The defaults won’t always be perfect, however — chances are some rules may need to run with non-default amounts of memory or time limits. We are using the count_words rule as an example of this. To request non-default resources for a job, we can modify the rule in our snakefile to include a resources section like this:

# count words in one of our "books"
rule count_words:
    input:
        wc='wordcount.py',
        book='books/{file}.txt'
    output: 'dats/{file}.dat'
    threads: 4
    resources: cpus=4, mem_mb=8000, time_min=20
    shell:
        '''
        python {input.wc} {input.book} {output}
        '''

Local rule execution

Some Snakemake rules perform trivial tasks where job submission might be overkill (i.e. less than 1 minute worth of compute time). It would be a better idea to have these rules execute locally (i.e. where the snakemake command is run) instead of as a job. Let’s define all, clean, and make_archive as localrules near the top of our Snakefile.

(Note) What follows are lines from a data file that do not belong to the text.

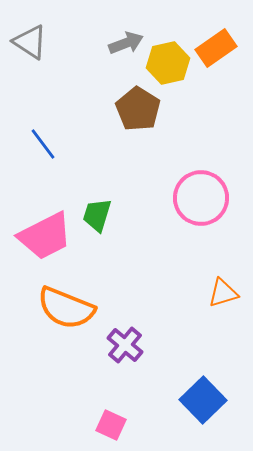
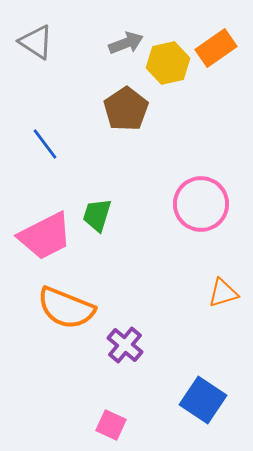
gray triangle: moved 6 px right
brown pentagon: moved 12 px left; rotated 6 degrees clockwise
blue line: moved 2 px right
pink circle: moved 6 px down
blue square: rotated 12 degrees counterclockwise
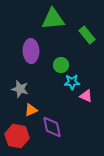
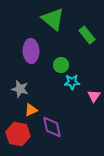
green triangle: rotated 45 degrees clockwise
pink triangle: moved 8 px right; rotated 40 degrees clockwise
red hexagon: moved 1 px right, 2 px up
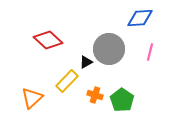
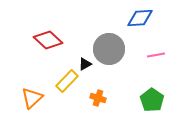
pink line: moved 6 px right, 3 px down; rotated 66 degrees clockwise
black triangle: moved 1 px left, 2 px down
orange cross: moved 3 px right, 3 px down
green pentagon: moved 30 px right
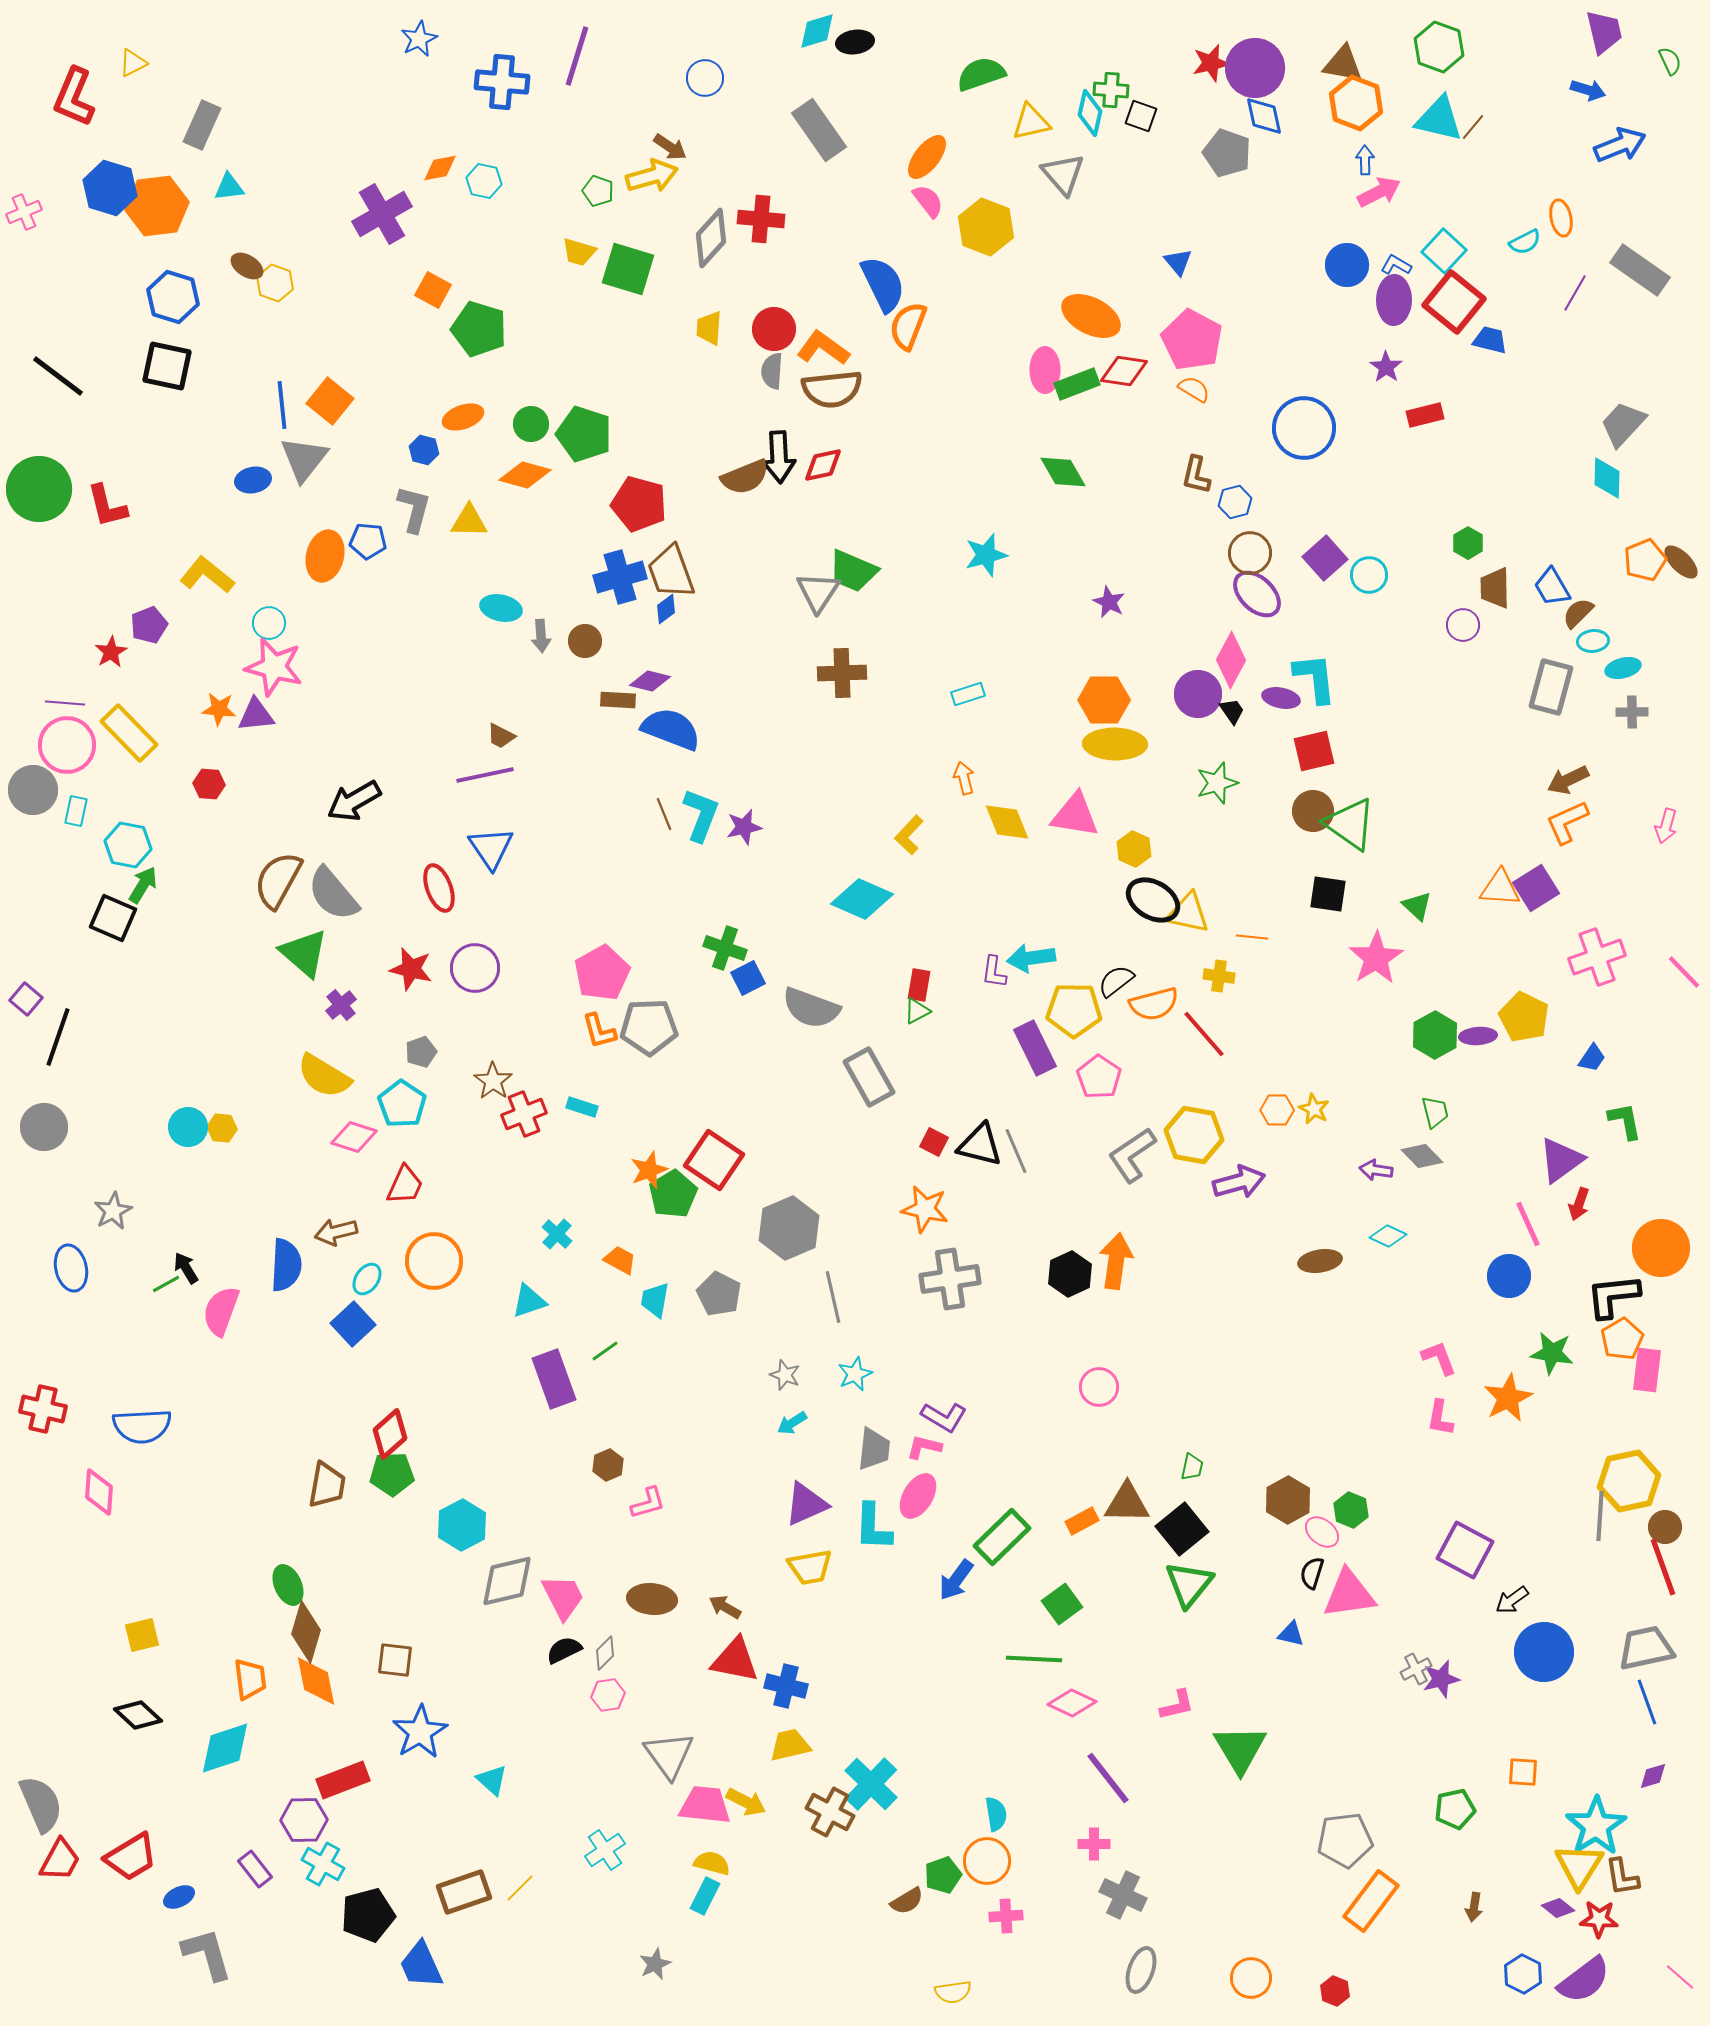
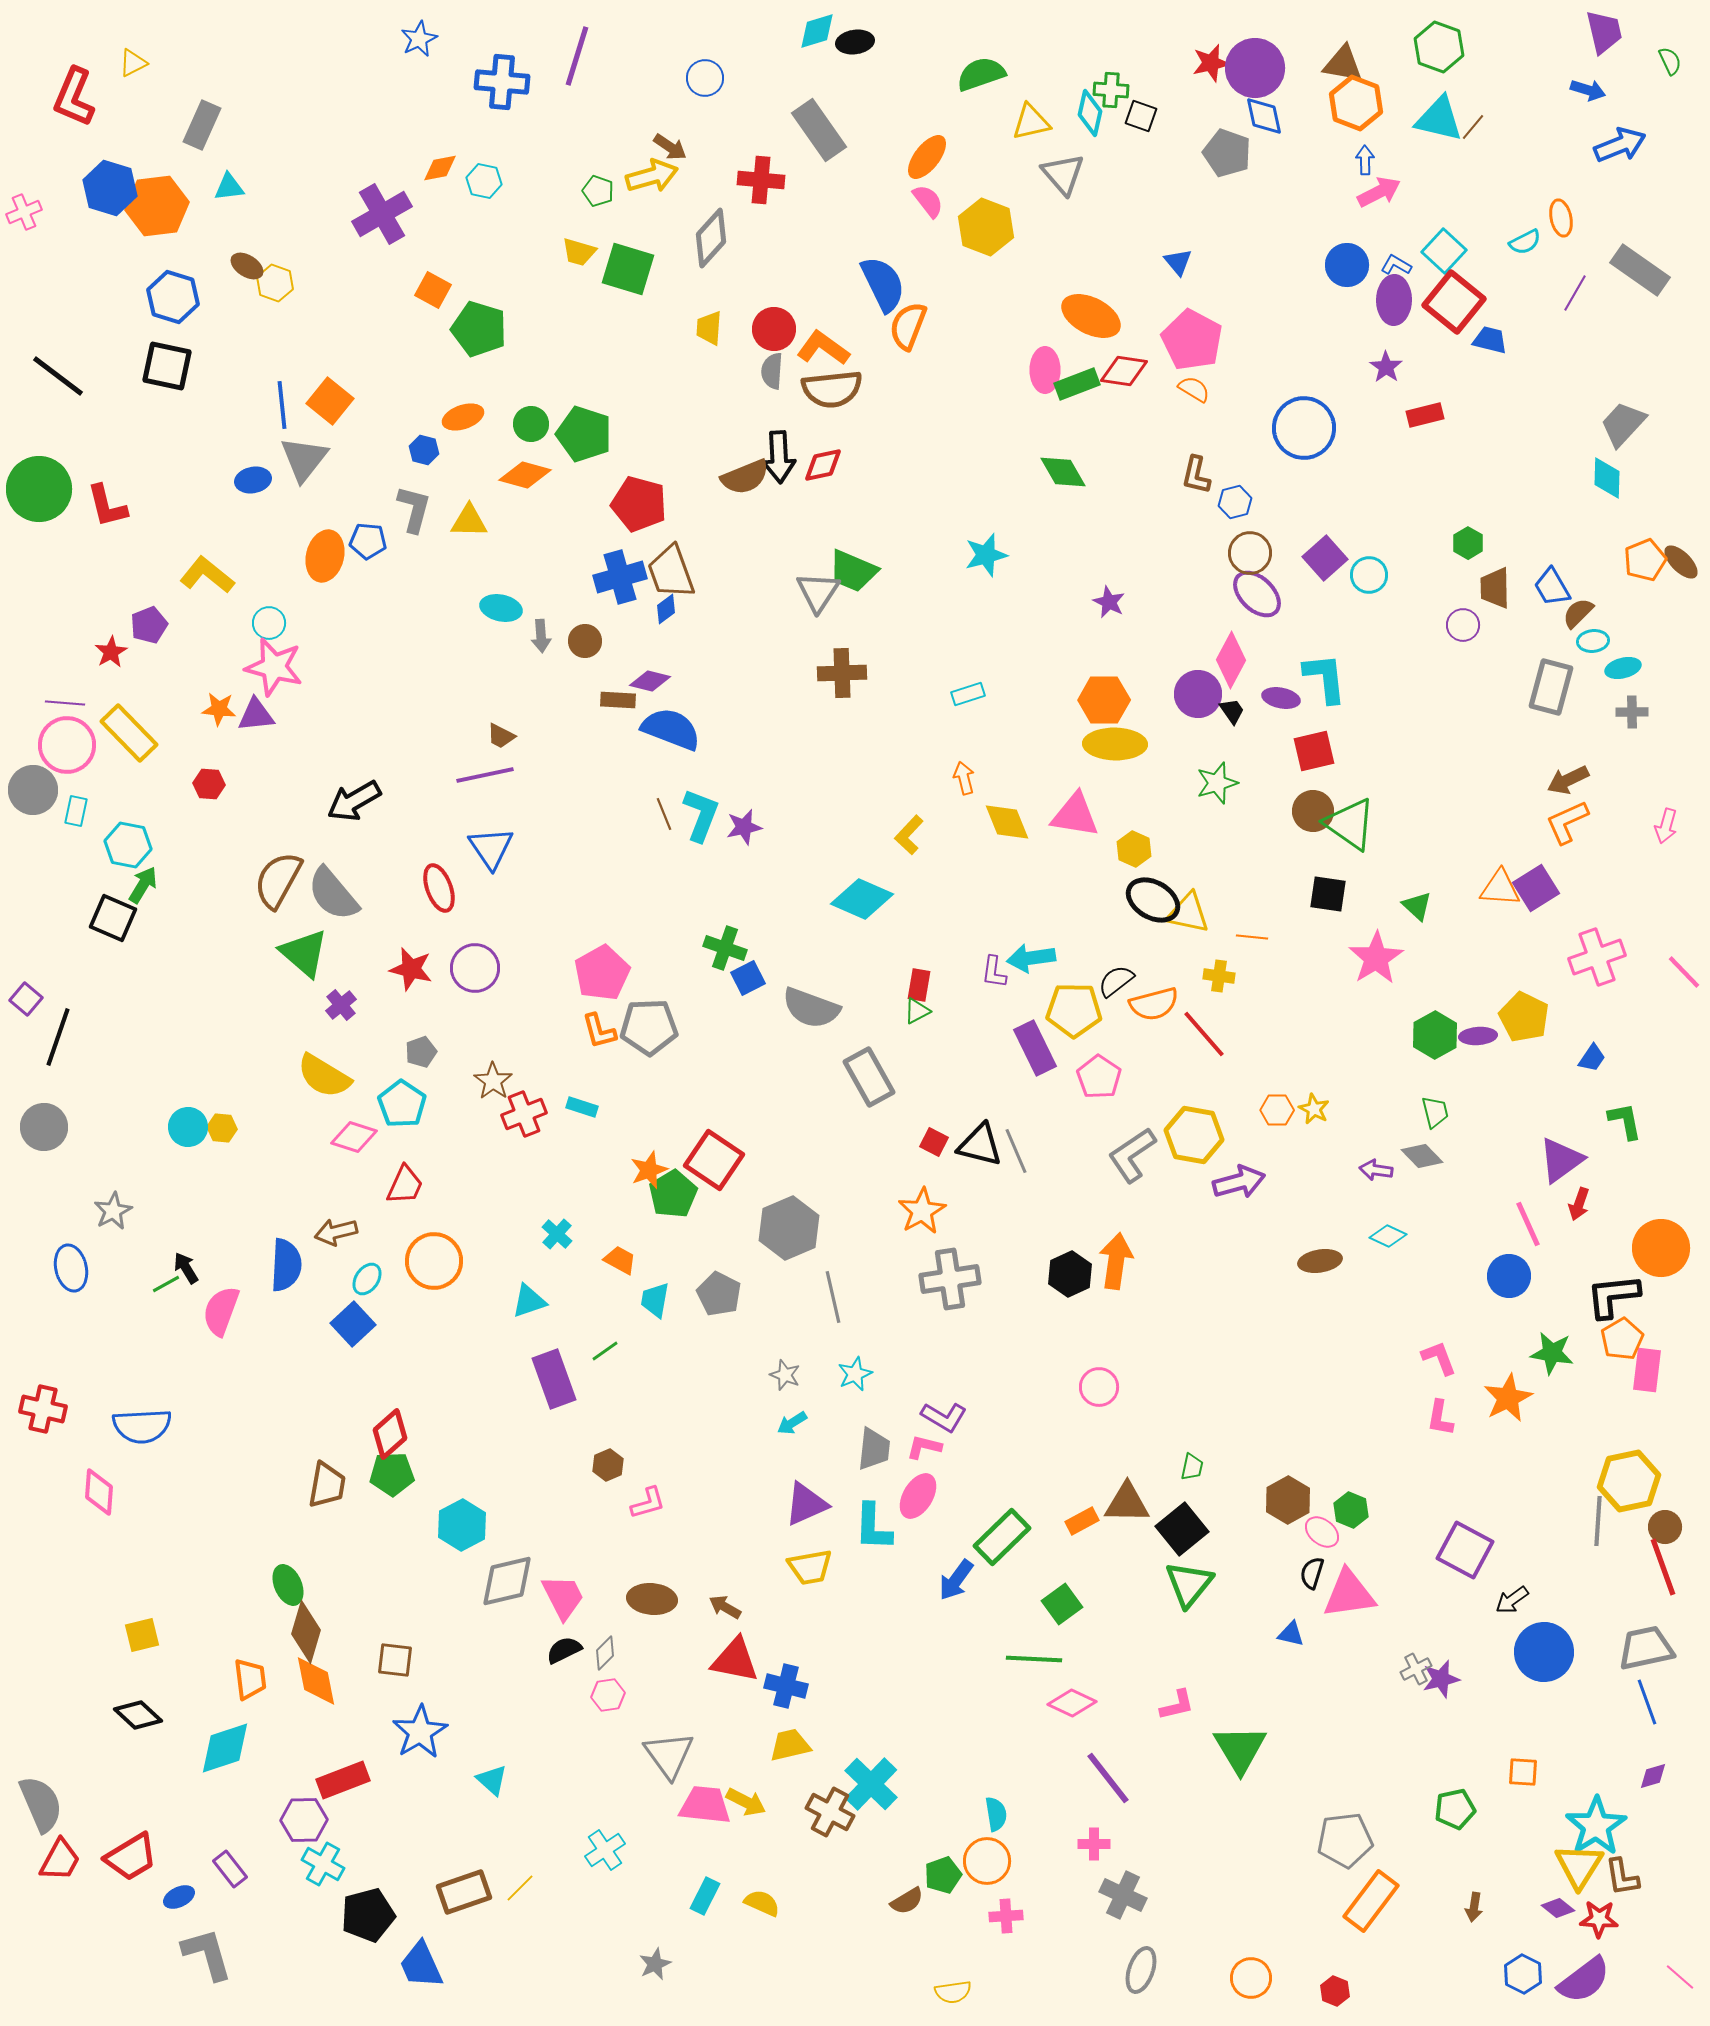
red cross at (761, 219): moved 39 px up
cyan L-shape at (1315, 678): moved 10 px right
orange star at (925, 1209): moved 3 px left, 2 px down; rotated 30 degrees clockwise
gray line at (1600, 1516): moved 2 px left, 5 px down
yellow semicircle at (712, 1863): moved 50 px right, 40 px down; rotated 9 degrees clockwise
purple rectangle at (255, 1869): moved 25 px left
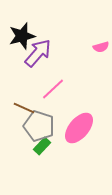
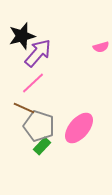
pink line: moved 20 px left, 6 px up
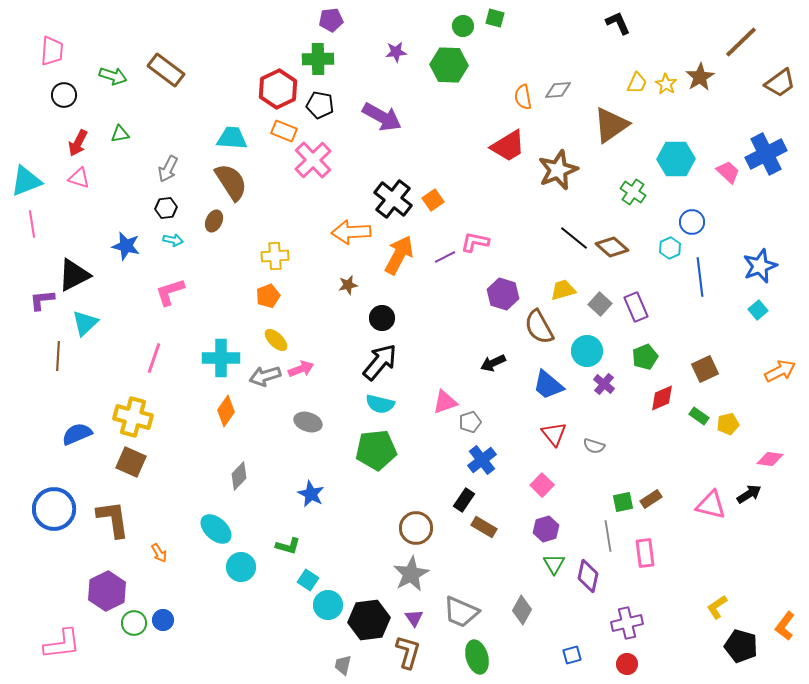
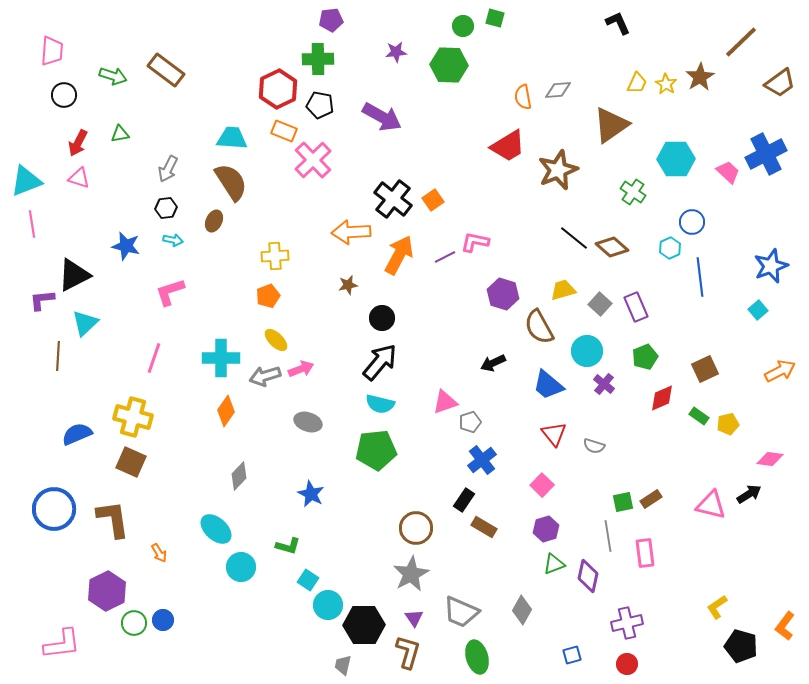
blue star at (760, 266): moved 11 px right
green triangle at (554, 564): rotated 40 degrees clockwise
black hexagon at (369, 620): moved 5 px left, 5 px down; rotated 6 degrees clockwise
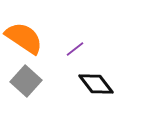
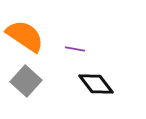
orange semicircle: moved 1 px right, 2 px up
purple line: rotated 48 degrees clockwise
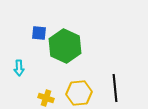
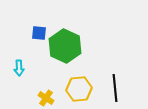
yellow hexagon: moved 4 px up
yellow cross: rotated 14 degrees clockwise
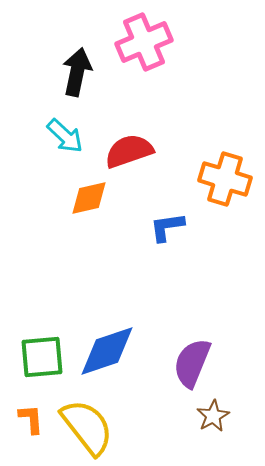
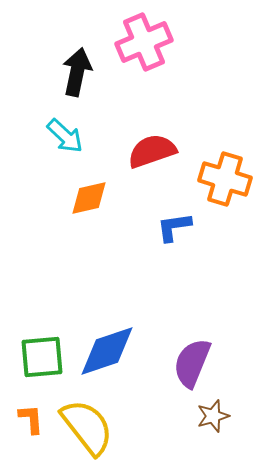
red semicircle: moved 23 px right
blue L-shape: moved 7 px right
brown star: rotated 12 degrees clockwise
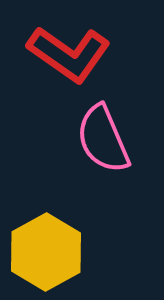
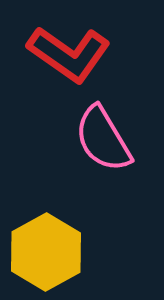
pink semicircle: rotated 8 degrees counterclockwise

localrules: all, clean, make_archive

Running our workflow on the cluster

OK, time for the moment we’ve all been waiting for — let’s run our workflow on the cluster with the profile we’ve created. Use this command:

$ snakemake --profile slurm"

While things execute, you may wish to SSH to the cluster in another window so you can watch the pipeline’s progress with watch squeue -u $(whoami).

Notes on $PATH

As with any cluster jobs, jobs started by Snakemake need to have the commands they are running on $PATH. For some schedulers (SLURM), no modifications are necessary — variables are passed to the jobs by default. Other schedulers (SGE) need to have this enabled through a command line flag when submitting jobs (-V for SGE). If this is possible, just run the module load commands you need ahead of the job and run Snakemake as normal.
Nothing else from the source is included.